更識家のお仕事回ですねー
ボーデヴィッヒさんと初めて会ったのは総理大臣がドイツを訪問する際に護衛として楯無様が依頼を受けた時だ。刀奈が楯無様となって初めての対外的依頼で、父さんと一緒に来て欲しいと頼まれたからだ。
正直なところ護衛としての実力は、父さんから次期布仏家当主として指導を受けたり、織斑先生の特訓相手させられたりはしているものの、まだまだ最前線では活躍出来るレベルでは無いと自負している……まだ中学生だしね。
恐らく楯無様のメンタル面を考慮して呼んだ部分が大きかったのだと思う。平気そうな顔してたけど何となく緊張してるのは分かったからね。
当日は特に何事も無く護衛は進み、首席通しの会談となったところで…………
「新しい護衛はとてもお若いご様子ですな」
「それはそちらこそ同じでは?」
この時、護衛には楯無様と尚人がついていた。何故に? 俺(布仏父)は何してるのかだって?……少し離れた場所でグッドサインをしながら二人を見守っているさ。
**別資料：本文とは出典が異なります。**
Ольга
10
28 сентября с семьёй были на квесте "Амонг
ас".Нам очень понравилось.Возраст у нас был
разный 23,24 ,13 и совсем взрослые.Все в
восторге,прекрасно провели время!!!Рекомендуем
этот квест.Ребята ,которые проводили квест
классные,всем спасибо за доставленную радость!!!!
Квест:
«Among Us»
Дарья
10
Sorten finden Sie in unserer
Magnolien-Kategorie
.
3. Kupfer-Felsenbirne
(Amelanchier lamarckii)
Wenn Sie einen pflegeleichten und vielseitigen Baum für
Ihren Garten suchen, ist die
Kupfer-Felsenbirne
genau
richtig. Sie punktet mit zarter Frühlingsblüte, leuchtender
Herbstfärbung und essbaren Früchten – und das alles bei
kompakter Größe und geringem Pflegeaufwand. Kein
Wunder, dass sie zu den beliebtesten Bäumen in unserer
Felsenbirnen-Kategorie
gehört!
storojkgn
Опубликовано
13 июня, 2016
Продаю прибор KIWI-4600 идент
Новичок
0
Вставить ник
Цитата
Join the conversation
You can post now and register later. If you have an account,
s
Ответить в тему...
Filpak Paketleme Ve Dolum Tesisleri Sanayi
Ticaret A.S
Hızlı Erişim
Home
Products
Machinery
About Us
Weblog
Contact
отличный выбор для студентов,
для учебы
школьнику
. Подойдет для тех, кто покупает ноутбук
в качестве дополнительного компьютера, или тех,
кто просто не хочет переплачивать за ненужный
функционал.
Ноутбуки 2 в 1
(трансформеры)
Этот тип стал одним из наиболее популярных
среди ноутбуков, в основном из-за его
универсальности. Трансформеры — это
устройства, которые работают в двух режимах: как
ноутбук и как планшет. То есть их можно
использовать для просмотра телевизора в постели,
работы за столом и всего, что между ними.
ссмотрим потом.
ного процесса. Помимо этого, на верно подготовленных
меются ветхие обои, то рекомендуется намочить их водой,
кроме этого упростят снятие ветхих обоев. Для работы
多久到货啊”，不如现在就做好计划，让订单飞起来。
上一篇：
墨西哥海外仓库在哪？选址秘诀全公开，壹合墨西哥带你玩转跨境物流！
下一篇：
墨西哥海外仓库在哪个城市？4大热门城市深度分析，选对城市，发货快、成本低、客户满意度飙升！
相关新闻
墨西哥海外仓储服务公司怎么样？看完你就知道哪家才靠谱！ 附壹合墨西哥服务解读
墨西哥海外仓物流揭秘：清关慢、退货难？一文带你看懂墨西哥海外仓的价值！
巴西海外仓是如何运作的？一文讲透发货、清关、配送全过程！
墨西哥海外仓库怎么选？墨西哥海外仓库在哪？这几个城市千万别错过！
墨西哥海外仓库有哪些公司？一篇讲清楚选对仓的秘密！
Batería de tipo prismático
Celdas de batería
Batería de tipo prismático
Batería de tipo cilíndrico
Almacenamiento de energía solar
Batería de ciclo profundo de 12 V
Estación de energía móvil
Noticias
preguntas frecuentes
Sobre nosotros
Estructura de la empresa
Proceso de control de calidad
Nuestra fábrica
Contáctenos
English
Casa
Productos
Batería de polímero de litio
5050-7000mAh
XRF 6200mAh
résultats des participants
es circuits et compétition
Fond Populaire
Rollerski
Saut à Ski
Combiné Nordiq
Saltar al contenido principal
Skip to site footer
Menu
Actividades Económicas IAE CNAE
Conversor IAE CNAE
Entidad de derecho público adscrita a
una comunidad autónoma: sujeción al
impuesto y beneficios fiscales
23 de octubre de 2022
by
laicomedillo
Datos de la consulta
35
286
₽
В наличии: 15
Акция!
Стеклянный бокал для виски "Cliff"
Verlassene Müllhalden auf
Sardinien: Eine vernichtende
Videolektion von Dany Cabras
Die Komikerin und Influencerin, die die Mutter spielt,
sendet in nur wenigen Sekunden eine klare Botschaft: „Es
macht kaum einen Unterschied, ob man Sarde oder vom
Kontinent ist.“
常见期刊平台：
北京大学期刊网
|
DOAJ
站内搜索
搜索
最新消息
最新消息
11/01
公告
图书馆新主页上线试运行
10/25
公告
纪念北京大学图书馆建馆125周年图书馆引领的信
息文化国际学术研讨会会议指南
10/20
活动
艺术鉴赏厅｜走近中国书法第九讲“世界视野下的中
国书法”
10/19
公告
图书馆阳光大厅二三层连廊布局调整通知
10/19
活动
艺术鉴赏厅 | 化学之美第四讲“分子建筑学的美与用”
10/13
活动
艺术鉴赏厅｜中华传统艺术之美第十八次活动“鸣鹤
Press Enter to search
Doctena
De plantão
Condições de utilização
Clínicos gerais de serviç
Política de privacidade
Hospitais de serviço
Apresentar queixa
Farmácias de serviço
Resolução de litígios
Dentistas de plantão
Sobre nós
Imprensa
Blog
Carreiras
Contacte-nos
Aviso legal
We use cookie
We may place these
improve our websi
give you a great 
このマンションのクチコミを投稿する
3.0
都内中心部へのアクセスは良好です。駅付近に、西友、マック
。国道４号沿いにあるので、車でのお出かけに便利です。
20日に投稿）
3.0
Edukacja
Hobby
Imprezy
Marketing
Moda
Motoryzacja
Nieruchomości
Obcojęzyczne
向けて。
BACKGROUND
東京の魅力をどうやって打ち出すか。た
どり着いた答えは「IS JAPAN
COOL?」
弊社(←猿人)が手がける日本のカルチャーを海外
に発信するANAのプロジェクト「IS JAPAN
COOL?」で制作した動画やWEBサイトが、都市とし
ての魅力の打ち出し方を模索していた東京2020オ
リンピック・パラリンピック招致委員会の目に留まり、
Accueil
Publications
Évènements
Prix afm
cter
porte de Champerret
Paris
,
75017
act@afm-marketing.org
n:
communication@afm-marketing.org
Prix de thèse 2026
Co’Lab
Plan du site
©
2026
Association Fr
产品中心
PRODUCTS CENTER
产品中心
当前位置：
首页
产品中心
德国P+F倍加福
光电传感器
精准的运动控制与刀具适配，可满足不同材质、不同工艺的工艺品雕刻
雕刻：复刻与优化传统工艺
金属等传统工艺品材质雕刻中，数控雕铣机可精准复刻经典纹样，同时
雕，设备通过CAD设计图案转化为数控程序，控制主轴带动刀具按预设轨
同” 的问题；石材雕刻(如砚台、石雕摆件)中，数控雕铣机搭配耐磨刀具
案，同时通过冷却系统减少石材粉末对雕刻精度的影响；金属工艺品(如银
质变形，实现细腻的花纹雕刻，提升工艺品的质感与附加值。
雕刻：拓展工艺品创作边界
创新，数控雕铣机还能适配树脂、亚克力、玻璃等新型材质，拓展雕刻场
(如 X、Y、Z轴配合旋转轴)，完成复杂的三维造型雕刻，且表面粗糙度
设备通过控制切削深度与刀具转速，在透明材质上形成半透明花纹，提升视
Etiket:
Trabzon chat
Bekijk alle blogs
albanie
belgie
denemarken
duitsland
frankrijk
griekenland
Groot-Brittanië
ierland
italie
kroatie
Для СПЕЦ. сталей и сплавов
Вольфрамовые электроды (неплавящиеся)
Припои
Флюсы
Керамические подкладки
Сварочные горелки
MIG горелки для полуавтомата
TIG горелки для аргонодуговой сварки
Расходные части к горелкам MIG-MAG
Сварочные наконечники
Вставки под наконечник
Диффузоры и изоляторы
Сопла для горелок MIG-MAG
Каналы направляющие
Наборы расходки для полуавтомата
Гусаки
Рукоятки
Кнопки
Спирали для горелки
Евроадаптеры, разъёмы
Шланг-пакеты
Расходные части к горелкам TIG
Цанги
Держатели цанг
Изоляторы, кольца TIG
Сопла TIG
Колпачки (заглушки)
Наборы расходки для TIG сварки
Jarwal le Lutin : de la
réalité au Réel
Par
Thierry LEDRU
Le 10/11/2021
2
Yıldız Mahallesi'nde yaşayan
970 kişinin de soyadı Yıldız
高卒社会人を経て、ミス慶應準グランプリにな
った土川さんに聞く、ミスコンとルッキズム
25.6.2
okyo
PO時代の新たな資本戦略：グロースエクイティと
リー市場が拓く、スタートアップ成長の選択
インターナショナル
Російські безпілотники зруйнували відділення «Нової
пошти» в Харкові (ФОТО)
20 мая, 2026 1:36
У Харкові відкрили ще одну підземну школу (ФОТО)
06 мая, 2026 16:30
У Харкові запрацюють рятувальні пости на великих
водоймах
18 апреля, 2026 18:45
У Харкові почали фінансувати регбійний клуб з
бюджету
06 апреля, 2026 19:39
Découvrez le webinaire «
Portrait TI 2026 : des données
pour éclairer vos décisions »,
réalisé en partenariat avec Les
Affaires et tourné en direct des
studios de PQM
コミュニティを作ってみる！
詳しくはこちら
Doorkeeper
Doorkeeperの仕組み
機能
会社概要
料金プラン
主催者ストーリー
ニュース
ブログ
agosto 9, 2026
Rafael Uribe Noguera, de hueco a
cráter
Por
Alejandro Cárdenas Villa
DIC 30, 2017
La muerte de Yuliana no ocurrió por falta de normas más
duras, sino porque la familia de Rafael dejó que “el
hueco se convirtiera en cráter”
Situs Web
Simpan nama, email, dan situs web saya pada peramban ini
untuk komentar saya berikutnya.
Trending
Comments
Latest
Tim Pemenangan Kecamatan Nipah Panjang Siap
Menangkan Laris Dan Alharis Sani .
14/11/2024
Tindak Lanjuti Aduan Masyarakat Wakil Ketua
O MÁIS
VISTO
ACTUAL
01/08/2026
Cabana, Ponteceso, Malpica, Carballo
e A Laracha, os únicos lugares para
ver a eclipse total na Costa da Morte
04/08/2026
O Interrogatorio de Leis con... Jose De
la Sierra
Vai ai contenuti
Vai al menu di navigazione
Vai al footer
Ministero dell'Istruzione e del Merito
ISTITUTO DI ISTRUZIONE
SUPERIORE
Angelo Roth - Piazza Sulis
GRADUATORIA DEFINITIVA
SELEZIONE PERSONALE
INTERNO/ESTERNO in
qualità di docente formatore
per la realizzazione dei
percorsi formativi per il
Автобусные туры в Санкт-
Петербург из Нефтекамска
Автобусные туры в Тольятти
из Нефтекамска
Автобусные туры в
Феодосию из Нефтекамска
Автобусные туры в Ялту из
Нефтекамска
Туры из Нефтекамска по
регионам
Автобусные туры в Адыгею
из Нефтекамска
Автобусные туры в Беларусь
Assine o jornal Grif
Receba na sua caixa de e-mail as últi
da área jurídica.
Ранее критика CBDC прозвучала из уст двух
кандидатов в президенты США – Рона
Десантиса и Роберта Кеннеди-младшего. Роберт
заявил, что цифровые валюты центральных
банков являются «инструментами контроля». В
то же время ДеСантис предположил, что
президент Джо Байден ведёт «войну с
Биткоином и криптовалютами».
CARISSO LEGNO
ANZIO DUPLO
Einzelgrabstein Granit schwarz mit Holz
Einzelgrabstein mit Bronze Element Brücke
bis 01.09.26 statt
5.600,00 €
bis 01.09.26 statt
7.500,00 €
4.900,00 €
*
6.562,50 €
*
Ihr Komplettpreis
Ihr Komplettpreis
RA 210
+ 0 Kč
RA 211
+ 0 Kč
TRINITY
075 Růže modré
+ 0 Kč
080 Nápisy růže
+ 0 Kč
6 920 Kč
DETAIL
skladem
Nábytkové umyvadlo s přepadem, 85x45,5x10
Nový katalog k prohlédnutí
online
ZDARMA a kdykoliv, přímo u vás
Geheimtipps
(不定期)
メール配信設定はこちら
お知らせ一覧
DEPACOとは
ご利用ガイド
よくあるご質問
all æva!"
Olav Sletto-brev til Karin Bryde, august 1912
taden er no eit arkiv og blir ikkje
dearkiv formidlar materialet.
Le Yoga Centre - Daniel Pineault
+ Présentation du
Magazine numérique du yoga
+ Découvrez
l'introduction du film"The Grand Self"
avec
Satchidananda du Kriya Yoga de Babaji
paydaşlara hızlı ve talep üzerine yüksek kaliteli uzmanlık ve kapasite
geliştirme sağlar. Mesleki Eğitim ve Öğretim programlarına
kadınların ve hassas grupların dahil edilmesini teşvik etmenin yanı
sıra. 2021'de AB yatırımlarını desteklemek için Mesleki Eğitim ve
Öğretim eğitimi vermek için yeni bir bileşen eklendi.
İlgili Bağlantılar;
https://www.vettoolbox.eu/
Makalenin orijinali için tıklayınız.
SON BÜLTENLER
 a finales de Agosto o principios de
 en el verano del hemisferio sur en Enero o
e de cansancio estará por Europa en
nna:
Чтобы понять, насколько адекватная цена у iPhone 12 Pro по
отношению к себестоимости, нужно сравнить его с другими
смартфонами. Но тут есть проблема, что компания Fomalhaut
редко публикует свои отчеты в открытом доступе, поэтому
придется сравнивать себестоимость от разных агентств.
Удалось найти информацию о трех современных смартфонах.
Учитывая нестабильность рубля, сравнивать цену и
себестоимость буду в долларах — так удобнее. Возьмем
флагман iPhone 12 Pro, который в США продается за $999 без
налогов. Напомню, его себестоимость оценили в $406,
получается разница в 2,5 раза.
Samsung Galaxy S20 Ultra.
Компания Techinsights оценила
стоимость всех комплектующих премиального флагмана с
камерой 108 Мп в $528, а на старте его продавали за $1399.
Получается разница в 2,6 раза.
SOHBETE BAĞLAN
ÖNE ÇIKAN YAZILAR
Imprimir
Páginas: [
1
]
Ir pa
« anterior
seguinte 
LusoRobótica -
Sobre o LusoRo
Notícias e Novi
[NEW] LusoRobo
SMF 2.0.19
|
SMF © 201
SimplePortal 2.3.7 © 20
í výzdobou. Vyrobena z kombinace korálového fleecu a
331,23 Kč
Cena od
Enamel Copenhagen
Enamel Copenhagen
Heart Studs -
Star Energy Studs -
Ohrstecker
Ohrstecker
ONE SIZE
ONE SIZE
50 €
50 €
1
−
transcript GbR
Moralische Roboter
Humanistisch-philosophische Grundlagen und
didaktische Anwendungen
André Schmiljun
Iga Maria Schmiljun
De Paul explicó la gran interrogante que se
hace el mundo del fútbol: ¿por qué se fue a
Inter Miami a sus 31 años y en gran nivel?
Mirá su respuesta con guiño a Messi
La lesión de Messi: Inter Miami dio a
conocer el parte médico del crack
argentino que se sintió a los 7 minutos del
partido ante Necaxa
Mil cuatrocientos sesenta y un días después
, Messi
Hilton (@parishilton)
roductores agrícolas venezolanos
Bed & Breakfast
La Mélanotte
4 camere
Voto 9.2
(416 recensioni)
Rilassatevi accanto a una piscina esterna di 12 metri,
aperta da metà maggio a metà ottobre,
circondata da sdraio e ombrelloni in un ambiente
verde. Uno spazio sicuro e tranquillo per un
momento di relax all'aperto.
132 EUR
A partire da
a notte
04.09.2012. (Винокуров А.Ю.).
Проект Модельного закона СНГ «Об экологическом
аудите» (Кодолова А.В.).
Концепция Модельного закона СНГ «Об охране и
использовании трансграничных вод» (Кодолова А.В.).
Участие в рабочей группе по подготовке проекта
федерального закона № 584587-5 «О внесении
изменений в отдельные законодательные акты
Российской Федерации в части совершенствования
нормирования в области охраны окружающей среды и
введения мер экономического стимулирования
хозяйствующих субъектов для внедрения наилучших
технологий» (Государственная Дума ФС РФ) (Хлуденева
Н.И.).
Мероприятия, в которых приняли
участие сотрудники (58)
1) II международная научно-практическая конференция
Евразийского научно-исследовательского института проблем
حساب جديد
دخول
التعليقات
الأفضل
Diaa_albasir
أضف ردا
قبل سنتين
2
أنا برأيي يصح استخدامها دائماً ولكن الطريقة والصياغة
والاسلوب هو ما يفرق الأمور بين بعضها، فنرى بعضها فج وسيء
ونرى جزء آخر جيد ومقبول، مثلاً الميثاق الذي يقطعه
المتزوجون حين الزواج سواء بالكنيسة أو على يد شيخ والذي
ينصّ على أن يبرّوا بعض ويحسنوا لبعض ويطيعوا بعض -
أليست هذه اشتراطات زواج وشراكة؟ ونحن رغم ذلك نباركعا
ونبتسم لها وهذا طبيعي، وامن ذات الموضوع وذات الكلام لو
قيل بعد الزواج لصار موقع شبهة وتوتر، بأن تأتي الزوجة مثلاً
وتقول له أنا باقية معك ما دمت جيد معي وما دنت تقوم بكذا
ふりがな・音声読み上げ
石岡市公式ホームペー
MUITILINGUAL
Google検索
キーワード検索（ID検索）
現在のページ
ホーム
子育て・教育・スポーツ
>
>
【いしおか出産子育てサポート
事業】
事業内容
相手の方も隊長のクラリッサ※は少し二人より年上に見えるけど副隊長のボーデヴィッヒは尚人よりも更に年下に見える。
因みに総理達の会話は尚人に仕込んでいるモノで俺も聞いているわけだ。
「ウチの黒ウサギ隊の二人はこれで二人共に代表候補生に選ばれるくらいの優秀な二人でね、しかも二人共に専用機持ちなんですよ! しかも副隊長の子はあのブリュンヒルデの愛弟子ですからな!」
ドイツ側の首相が自慢げに側近の二人をアピールしている。クラリッサは無表情だが、副隊長のボーデヴィッヒは二人を見下すように見てきている様に感じる。ふっ、甘いな…………
「それは素晴らしいですね。ですがウチの楯無はつい先日、国家代表になりましたからな!……まぁ我が国のでは無く、ロシア代表なんですがね、日本人な・の・に」
「「「!?」」」
「……し、しかし、もう一人の方はISも操縦できない男ではないですか!? しかも成人すらしてなさそうですし!」
楯無様の国家代表になった発言に三人とも驚いてはいたものの、もう一人の尚人を見て落ち着いた様に見える……やっぱりISが評価基準になっちゃうんだよなぁ……総理が最後に含みを入れたのは暗にウチは他国の国家代表も取れるほど層が厚いんだとアピールしているのだろう。
「確かにISは動かせないでしょうが、彼はあの人個人としても世界最強の人類と呼ばれるブリュンヒルデと試合して(まぁ手加減していただろうが)引き分けた事も有る実力者で、し・か・も! かの篠ノ之束博士に溺愛されている少年でしてな……もし彼の身に何かあればドイツのISのコアが全て機能停止になってもおかしくはないですな……フフフ……まぁ彼の秘密はそれだけでもないですが(彼が実は全世界のファンが知りたがっている【Nature's】の【NAO】ちゃんだって事は絶・対・に教えてやらんがな!)」ニヤリ★
「「…………」」
「……教官と引き分けだと!?」ギリッ
もうこれ軽く脅しも入ってるよな……でもウチの息子が優秀過ぎてパパは嬉しいぞぉ〜☆
我が家の未来も安泰だな!――いや、もし尚人が楯無様と結婚して婿にいったら……虚か虚の旦那か? 虚の浮いた話を全く聞かんがどうなのだろう?? 本音は絶対に嫁にやらん!!
この時のラウラの小言は、残念ながら日本サイドの人には聞こえていなかったのであった……というか布仏父の親バカ具合になんといいますか…………
「本音ちゃんは私の嫁!」ピシッ
「はいはい……だから本文に出てこないで下さい、助○ちゃん…………」ズルズル
「んにゃぁぁぁぁぁ!?」
」
最後ウチの助手ちゃんが本文をお汚しした事をここにお詫び申し上げますm(_ _)m
※〜ドイツ黒ウサギ隊の歴史〜
先代隊長+クラリッサ副隊長。ラウラ一般兵時代。
↓ 織斑先生、一夏の件で教官として一年間ドイツ軍に。
クラリッサ隊長+ラウラ副隊長。
↓ 先代はIS乗り引退。軍部内部へ。ラウラ急成長。
ラウラ隊長+クラリッサ副隊長。
↓ 次話の一件でラウラ覚醒。立場が逆転する。
クラリッサ隊長代行。ラウラIS学園へ。